Among the records below, find the lines that contain "balise" and copy each of them.
########
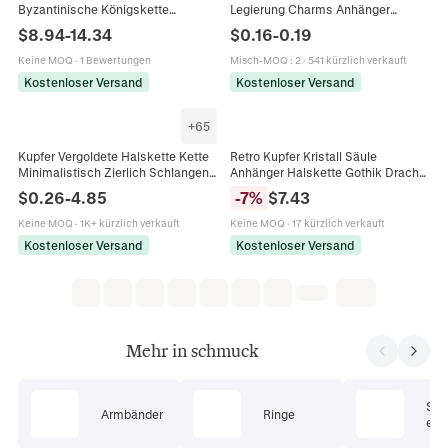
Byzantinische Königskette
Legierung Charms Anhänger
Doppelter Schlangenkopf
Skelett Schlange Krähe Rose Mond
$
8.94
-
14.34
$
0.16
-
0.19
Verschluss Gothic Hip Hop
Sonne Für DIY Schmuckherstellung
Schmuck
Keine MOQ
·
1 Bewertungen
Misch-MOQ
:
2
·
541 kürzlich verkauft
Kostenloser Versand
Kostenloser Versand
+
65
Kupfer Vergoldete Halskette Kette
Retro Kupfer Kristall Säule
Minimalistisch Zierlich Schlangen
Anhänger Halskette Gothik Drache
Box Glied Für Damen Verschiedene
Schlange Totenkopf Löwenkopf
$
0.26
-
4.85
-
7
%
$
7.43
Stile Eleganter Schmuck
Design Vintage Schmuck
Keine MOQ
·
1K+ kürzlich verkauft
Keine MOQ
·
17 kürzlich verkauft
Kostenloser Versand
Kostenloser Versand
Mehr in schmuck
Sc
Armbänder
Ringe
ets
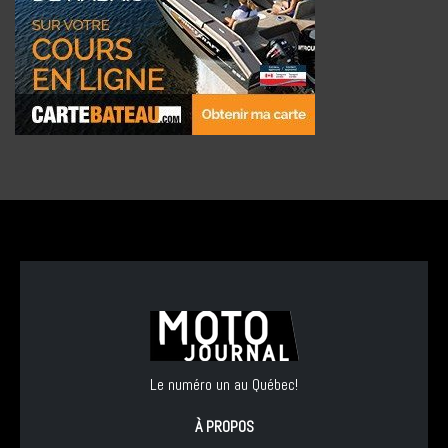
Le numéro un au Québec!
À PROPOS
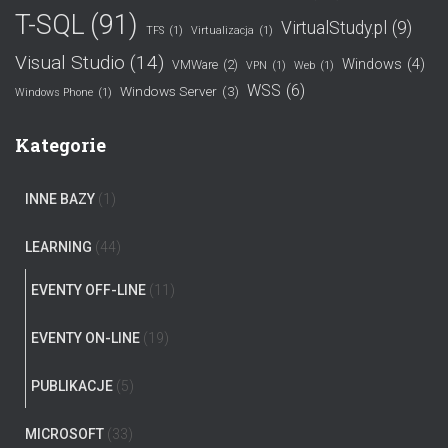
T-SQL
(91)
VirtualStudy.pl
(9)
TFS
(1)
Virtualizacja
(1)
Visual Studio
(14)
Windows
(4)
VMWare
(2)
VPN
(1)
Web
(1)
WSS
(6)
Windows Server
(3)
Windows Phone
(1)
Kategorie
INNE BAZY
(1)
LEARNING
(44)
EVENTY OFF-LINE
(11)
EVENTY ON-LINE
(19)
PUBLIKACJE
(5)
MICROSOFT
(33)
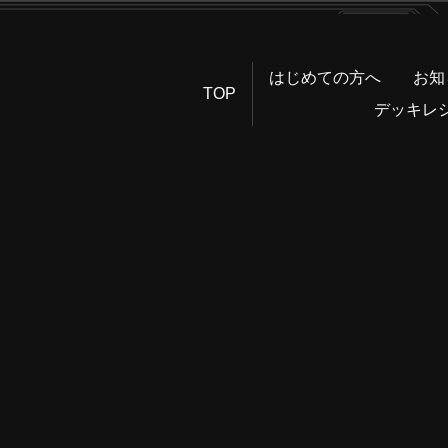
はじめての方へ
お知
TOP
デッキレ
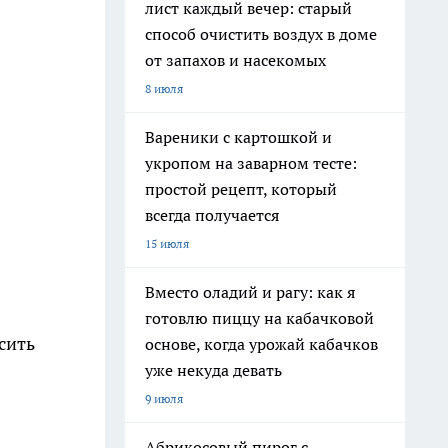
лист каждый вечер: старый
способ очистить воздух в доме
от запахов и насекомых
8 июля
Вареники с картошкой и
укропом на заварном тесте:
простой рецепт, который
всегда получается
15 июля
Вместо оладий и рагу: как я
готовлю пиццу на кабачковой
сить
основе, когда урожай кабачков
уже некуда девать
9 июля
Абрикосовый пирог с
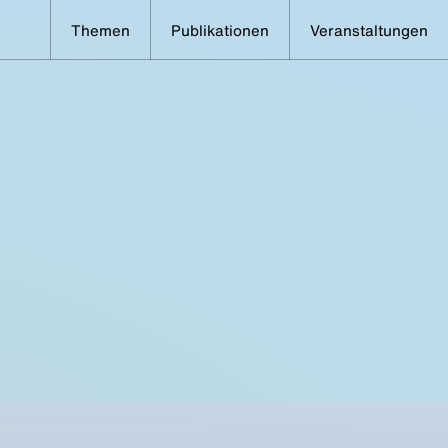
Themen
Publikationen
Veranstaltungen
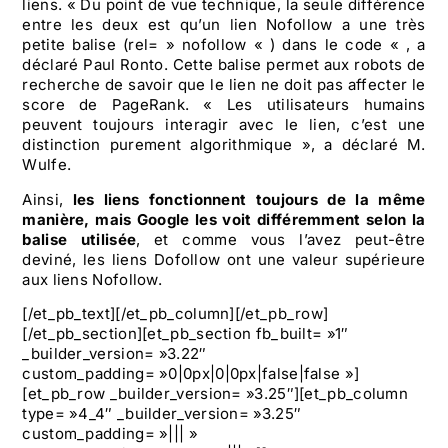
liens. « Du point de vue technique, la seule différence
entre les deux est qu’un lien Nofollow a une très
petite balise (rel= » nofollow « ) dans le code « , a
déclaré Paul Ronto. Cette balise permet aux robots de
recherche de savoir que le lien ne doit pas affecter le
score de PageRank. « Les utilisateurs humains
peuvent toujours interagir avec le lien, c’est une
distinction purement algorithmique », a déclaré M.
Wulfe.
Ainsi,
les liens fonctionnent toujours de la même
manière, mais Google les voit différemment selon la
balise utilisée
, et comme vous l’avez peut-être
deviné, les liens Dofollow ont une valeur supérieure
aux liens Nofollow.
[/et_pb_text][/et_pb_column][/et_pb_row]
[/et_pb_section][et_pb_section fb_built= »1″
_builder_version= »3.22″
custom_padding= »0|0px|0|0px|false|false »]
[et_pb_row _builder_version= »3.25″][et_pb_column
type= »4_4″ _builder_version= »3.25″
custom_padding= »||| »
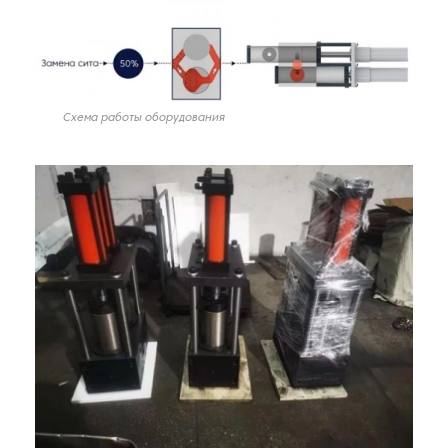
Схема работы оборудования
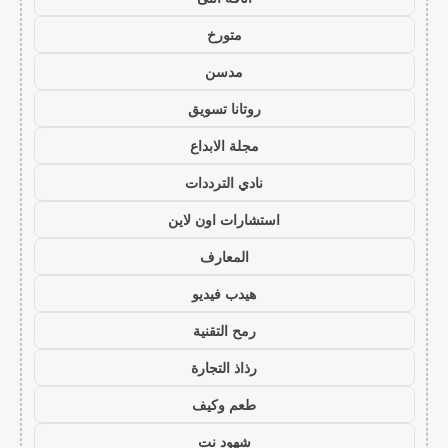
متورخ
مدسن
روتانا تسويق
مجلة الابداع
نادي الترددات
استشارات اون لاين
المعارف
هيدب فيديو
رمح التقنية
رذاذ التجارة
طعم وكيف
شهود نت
########
• RESPONSE TO THE EXERCISE
petite balise (rel= » nofollow « ) dans le code « , a
déclaré Paul Ronto. Cette balise permet aux robots de
balise utilisée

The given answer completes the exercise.